Preheat & Prep: Preheat oven to 350°F (175°C). Line two baking sheets with parchment paper. Chop dried mango into 1/4-inch pieces.
Mix Dry Ingredients: In a medium bowl, whisk all-purpose flour, baking soda, salt, and shredded unsweetened coconut. Set aside.
Cream Butter & Sugars: In a stand mixer with paddle attachment (or hand mixer), cream unsalted butter, granulated sugar, and light brown sugar on medium speed for 2-3 minutes until light and fluffy. Scrape bowl as needed.

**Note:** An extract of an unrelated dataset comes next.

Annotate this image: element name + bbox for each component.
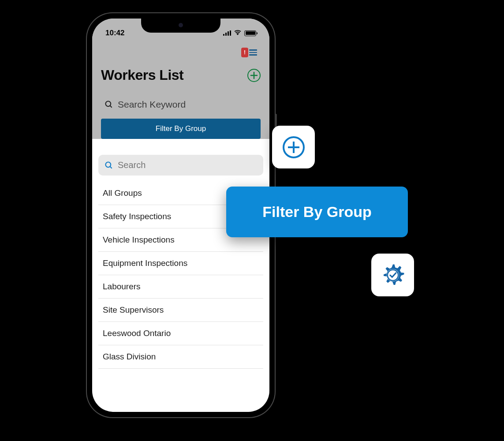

Add Wet Ingredients: Mix in egg yolk, vanilla extract, and mango solids on low speed until combined, about 1 minute.
Form Dough: Gradually add dry ingredients to wet mixture in two batches, mixing on low until just combined. Fold in dried mango and white chocolate chips with a spatula.
Shape Cookies: Using a 1 ½ tbsp cookie scoop, portion dough and place 2 inches apart on baking sheets (12 cookies per sheet). Gently flatten each ball slightly.
Bake: Bake one sheet at a time for 11-13 minutes, until edges are golden and centers are soft. Rotate sheet halfway through. Cool on sheet for 5 minutes, then transfer to a cooling rack.
Serve: Enjoy warm or at room temperature. Store in an airtight container for up to 4 days or freeze for 3 months.